Store-Optimizing Data Collection

How can you advance data science and machine learning with more effective data collection and storage?

Many power companies are deploying new technology and sensors to capture entirely new sets of data that can help improve operational efficiency, safety, and reliability. The real payoff is the ability to combine this new information with existing data found throughout your company – to discover new insights and anticipate future conditions. To ensure you can use this new data for advanced analytics such as predictive or prescriptive modeling, you may need to revisit your data storage strategy.

Objective

In this brief, we introduce you to ways to think about data collection to ensure you capture and store relevant data that can be used more effectively for advanced analytics.

8 Questions to help you Optimize Data Collection

1 What questions am I trying to answer in my business?
2 What types of data do I need (and what fields) for the analysis? Why?
3 What should my data look like to enable analysis? (e.g., data structure, time horizon)
4 Do I have enough data, or should I combine data from multiple sources?
5 Do I have duplicates?
6 What data is missing?
7 What do I do with null values? (discard, impute, etc.)

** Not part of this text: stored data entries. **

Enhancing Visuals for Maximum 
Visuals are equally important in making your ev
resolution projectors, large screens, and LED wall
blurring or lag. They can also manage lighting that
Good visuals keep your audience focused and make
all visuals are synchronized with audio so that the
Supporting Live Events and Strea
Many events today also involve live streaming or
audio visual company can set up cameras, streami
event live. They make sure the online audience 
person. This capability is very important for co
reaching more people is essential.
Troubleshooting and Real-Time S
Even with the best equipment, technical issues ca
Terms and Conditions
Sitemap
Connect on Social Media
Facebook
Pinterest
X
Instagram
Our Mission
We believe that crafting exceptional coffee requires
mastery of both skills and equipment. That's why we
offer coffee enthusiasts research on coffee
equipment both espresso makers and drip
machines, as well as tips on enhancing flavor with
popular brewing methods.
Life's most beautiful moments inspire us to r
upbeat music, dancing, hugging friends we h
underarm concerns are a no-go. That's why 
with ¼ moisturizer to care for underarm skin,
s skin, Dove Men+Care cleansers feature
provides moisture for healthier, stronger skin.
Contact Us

Review Data Collection Early & Often

As you work with new data sources from sensors, AMI, and smart systems it is important to check how data is being captured and stored early in the collection process. It helps you determine if you need to make adjustments to what data is being collected (types of data and various fields). You’ll want to identify early on if you need more or different information, and if you’re capturing the right data to support testing your hypotheses with analytics.

As an example, consider the preliminary data structure below, extracted from monitoring equipment. The Data IDs represent sensors at different locations throughout a plant, each of which typically collects different data. However, here we see two Data IDs capturing parameter A data, and two with parameter H data. This is unexpected. So you might question, is there more than one measurement location for each parameter? Or, is there an error in data collection and storage processes that records two readings?

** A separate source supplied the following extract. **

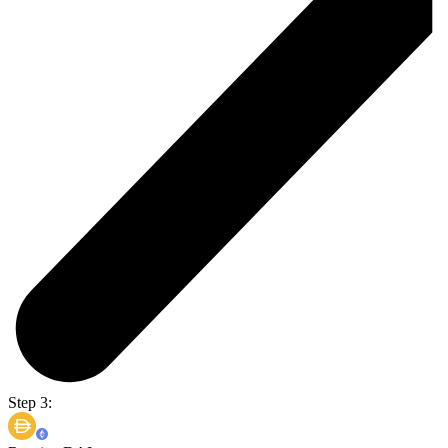
Step 3:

New Uses for your Existing Data

To develop analyses using machine learning, you will likely be using data from operational systems that were originally collected for very different purposes. Your storage capacity needs may increase sharply to retain granular data that your systems currently either compress or discard. Not only will you save more data, but you will want to replicate data from operational systems so that it can be used in a separate analytics sandbox environment.

Mitigate Data Storage Roadblocks

Quality:

Evaluate early on the quality of information being collected by new technology, such as sensors or AMI, to help identify and fix issues.

Volume:

Measure performance and reliability related to storing time series data.

Variety:

Plan to store a wide variety of data types and formats including pdf files, video, audio, images, and social media posts.

Metadata:

Determine how missing information in metadata (descriptive information about datasets) will be captured as data is collected and moved to storage.

Conclusion

Start planning your data storage strategy based on what data structure you need to test your data science hypotheses. Your storage strategy needs to enable the creation of datasets to be used for advanced analytics.